RIP Cecil (Perceval) Taylor 1929/2018, l'imagineur de sons

De tant d'aventures, nombre de pianistes lui sont redevables pour avoir voulu passer dans le son, dans l'intensité et la puissance de l'être là, celle du moment du jeu vécu comme seule alternative (à l'ennui, à la répétition ou à la fixation d'une sensation). R.I.P. Cecil Taylor mort à 82 ans ce matin.

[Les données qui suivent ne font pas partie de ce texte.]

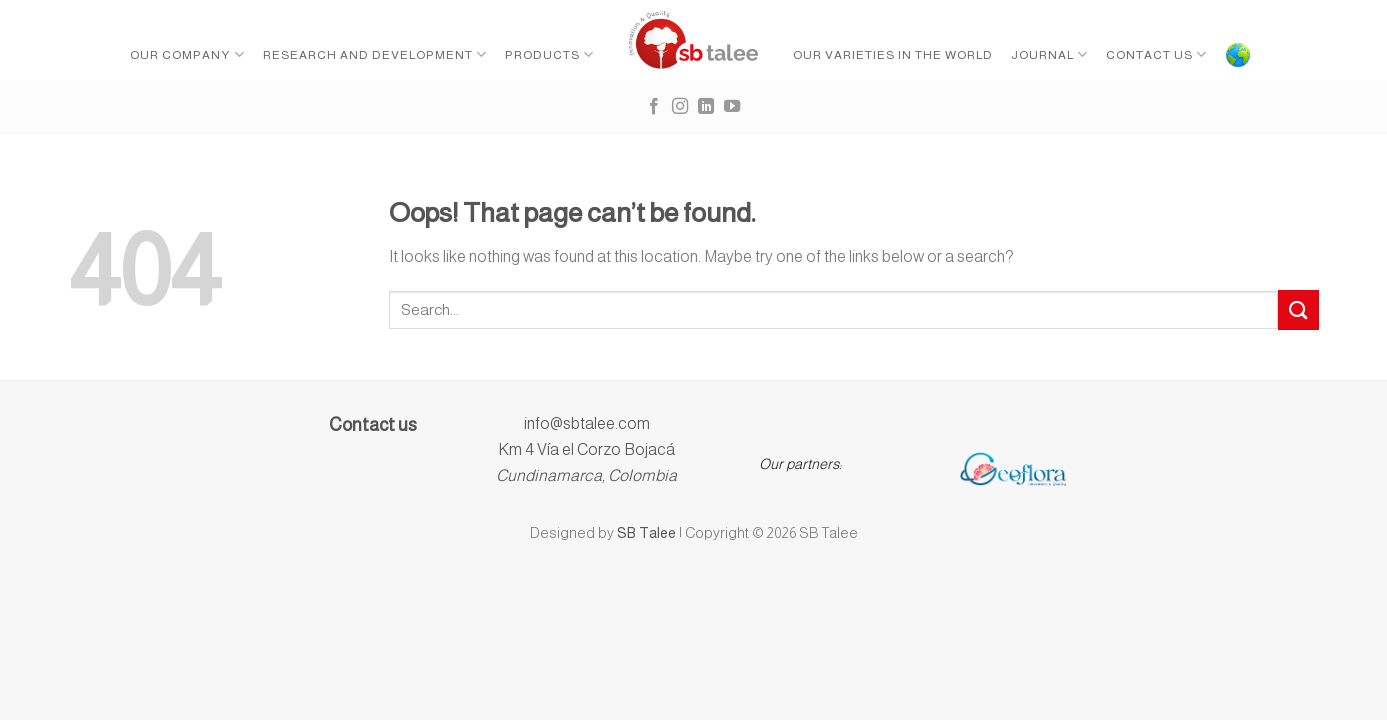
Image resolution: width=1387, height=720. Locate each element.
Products (549, 54)
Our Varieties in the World (893, 55)
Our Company (187, 54)
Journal (1049, 54)
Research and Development (375, 54)
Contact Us (1156, 54)
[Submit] (1298, 309)
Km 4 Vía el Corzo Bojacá (586, 449)
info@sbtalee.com (587, 423)
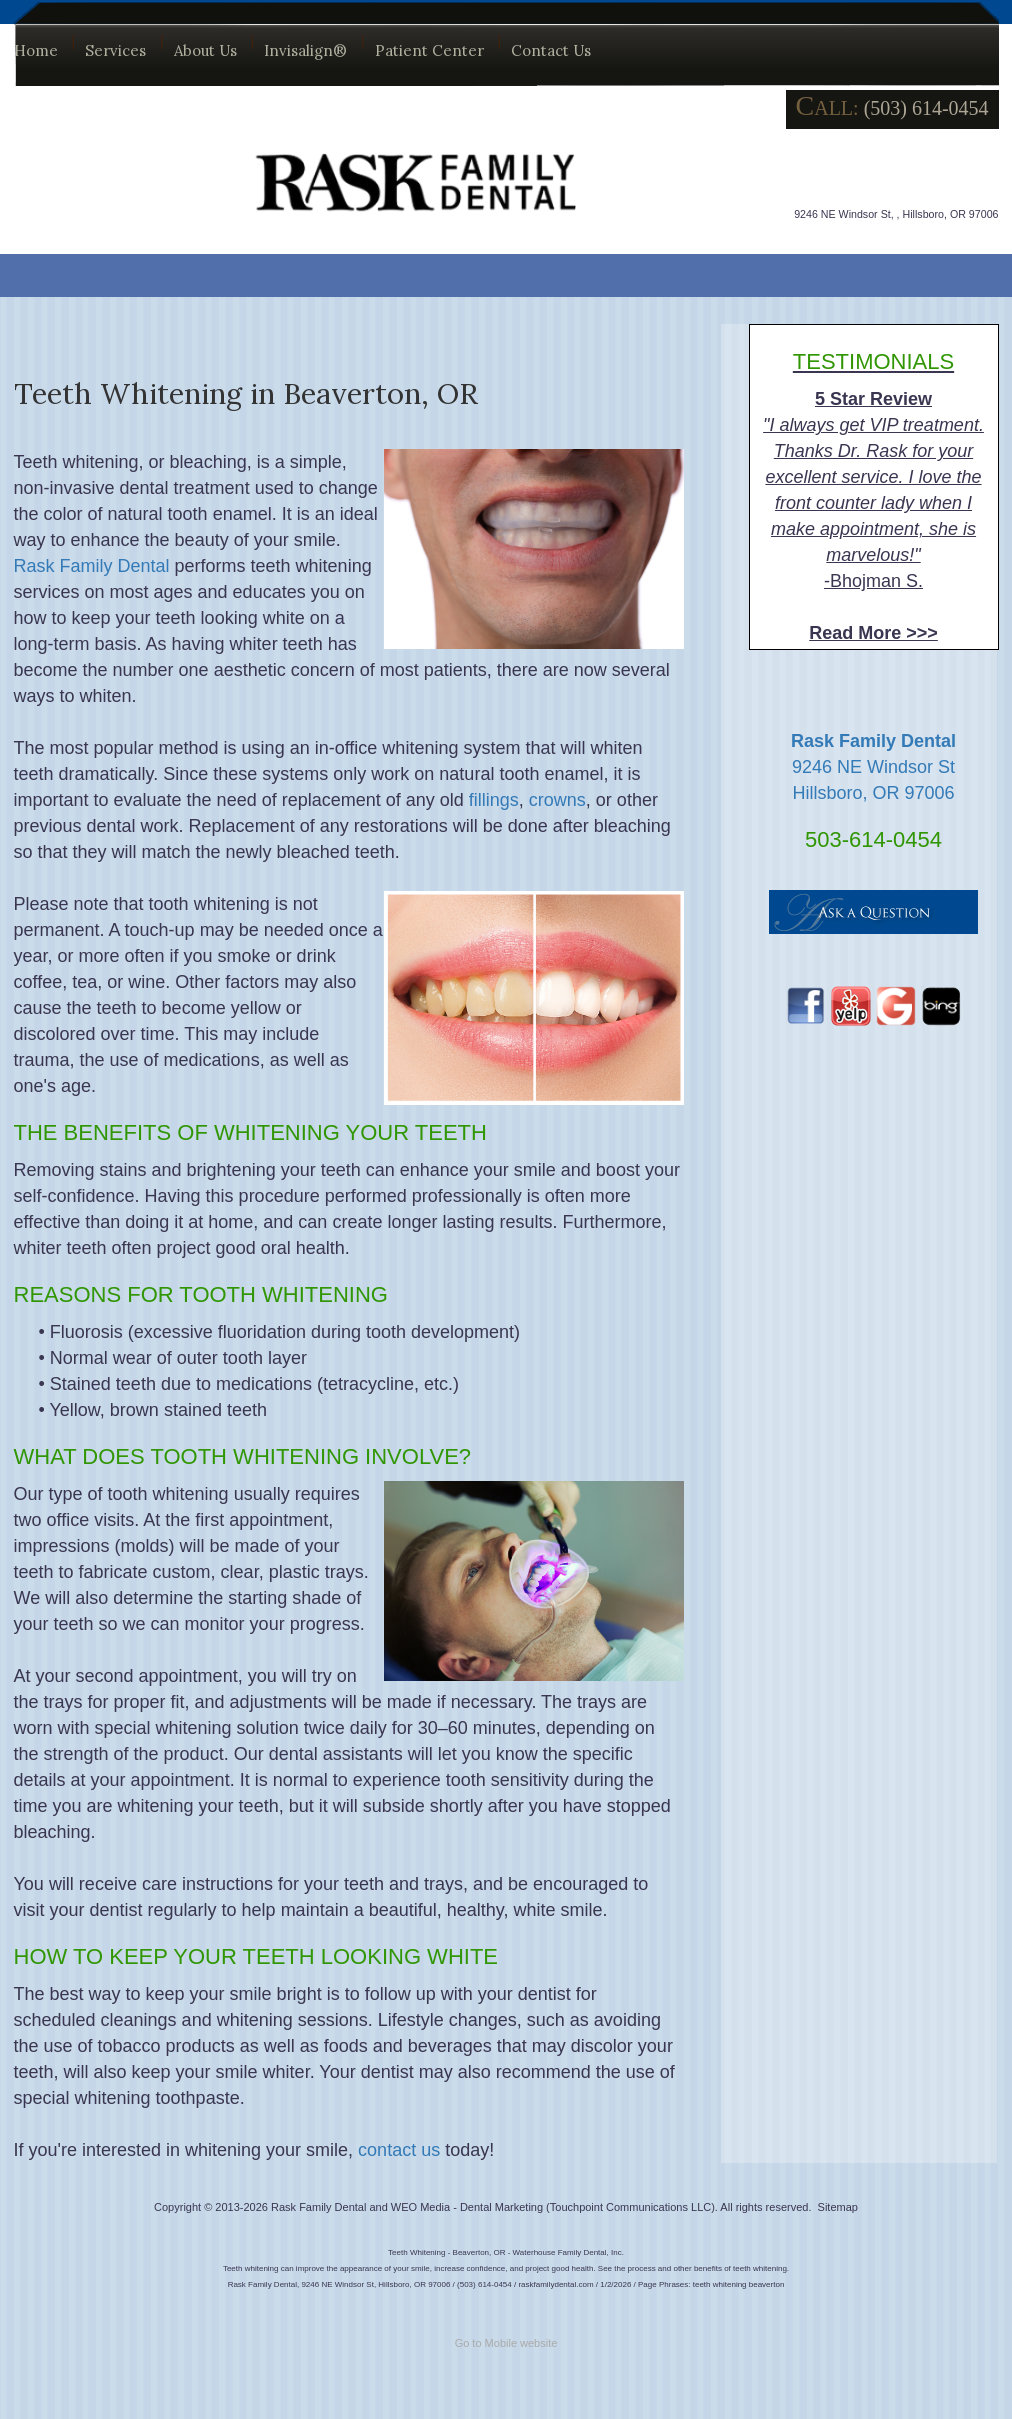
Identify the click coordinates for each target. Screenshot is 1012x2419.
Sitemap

La bio d'Alain Gerber fait foi - Dès les années 1950, celui qui allait apparaître comme une figure de proue du nouveau jazz se fait remarquer (et détester) par une conception fondée sur la discontinuité de l'improvisation et un « aventurisme » harmonique qui lui fera envisager la solution de l'atonalisme. Cecil Taylor appartient dès lors à cette catégorie de jazzmen qui, à l'instar de Thelonious Monk, font porter l'essentiel de leur effort sur l'occupation de l'espace (lui-même se déclare volontiers « constructiviste »). À partir de 1960, il rompt de manière plus décisive encore avec la tradition en renonçant à la formule « lignes mélodiques-soubassement d'accords », ainsi qu'au tempo uniforme. C'est dans l'intensité et la vitesse d'exécution, incessamment variées, qu'il trouve alors ses principaux moyens d'expression. Son « débit torrentiel » (P. Carles) alimente une masse sonore instable dont les éléments, soumis par les rythmes enchevêtrés à une structuration complexe et sans cesse remise en cause, semblent agités d'un mouvement brownien.

La force de sa musique fait de Cecil Taylor le débiteur des cultures non occidentales, alors qu'il est par ailleurs, de tous les musiciens du free jazz, celui dont les œuvres entretiennent le plus de rapports avec les recherches menées en Europe (celles de Stockhausen, par exemple). Dans les années 1970 et 1980, il ajoute fréquemment aux sons instrumentaux des éléments vocaux dont les textes sont généralement écrits par lui-même, ainsi que des pas de danse d'inspiration amérindienne. À la fin des années 1980, surtout, les transes, les incantations d'inspiration africaine se mêlent à un piano-percussion pour créer une tension extrême.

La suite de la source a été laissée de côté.